• **REQUIRED WORK**:
All lines from the one containing "Εκπαιδευτική Πλατφόρμα e-me" through the final line of the entries are to be written out verbatim; no other line is to be included.

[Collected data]
# # # # # # #
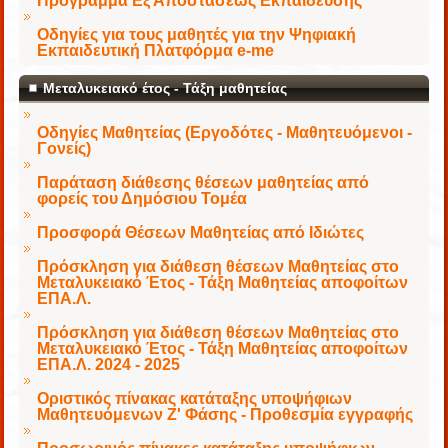
Πρόγραμμα Εξ Αποστάσεως Εκπαίδευσης
Οδηγίες για τους μαθητές για την Ψηφιακή
Εκπαιδευτική Πλατφόρμα e-me
Μεταλυκειακό έτος - Τάξη μαθητείας
Οδηγίες Μαθητείας (Εργοδότες - Μαθητευόμενοι -
Γονείς)
Παράταση διάθεσης θέσεων μαθητείας από
φορείς του Δημόσιου Τομέα
Προσφορά Θέσεων Μαθητείας από Ιδιώτες
Πρόσκληση για διάθεση θέσεων Μαθητείας στο
Μεταλυκειακό Έτος - Τάξη Μαθητείας αποφοίτων
ΕΠΑ.Λ.
Πρόσκληση για διάθεση θέσεων Μαθητείας στο
Μεταλυκειακό Έτος - Τάξη Μαθητείας αποφοίτων
ΕΠΑ.Λ. 2024 - 2025
Οριστικός πίνακας κατάταξης υποψήφιων
Μαθητευόμενων Ζ' Φάσης - Προθεσμία εγγραφής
# # # # # # #
• **EXERCISE OUTPUT**:
Εκπαιδευτική Πλατφόρμα e-me
Μεταλυκειακό έτος - Τάξη μαθητείας
Οδηγίες Μαθητείας (Εργοδότες - Μαθητευόμενοι -
Γονείς)
Παράταση διάθεσης θέσεων μαθητείας από
φορείς του Δημόσιου Τομέα
Προσφορά Θέσεων Μαθητείας από Ιδιώτες
Πρόσκληση για διάθεση θέσεων Μαθητείας στο
Μεταλυκειακό Έτος - Τάξη Μαθητείας αποφοίτων
ΕΠΑ.Λ.
Πρόσκληση για διάθεση θέσεων Μαθητείας στο
Μεταλυκειακό Έτος - Τάξη Μαθητείας αποφοίτων
ΕΠΑ.Λ. 2024 - 2025
Οριστικός πίνακας κατάταξης υποψήφιων
Μαθητευόμενων Ζ' Φάσης - Προθεσμία εγγραφής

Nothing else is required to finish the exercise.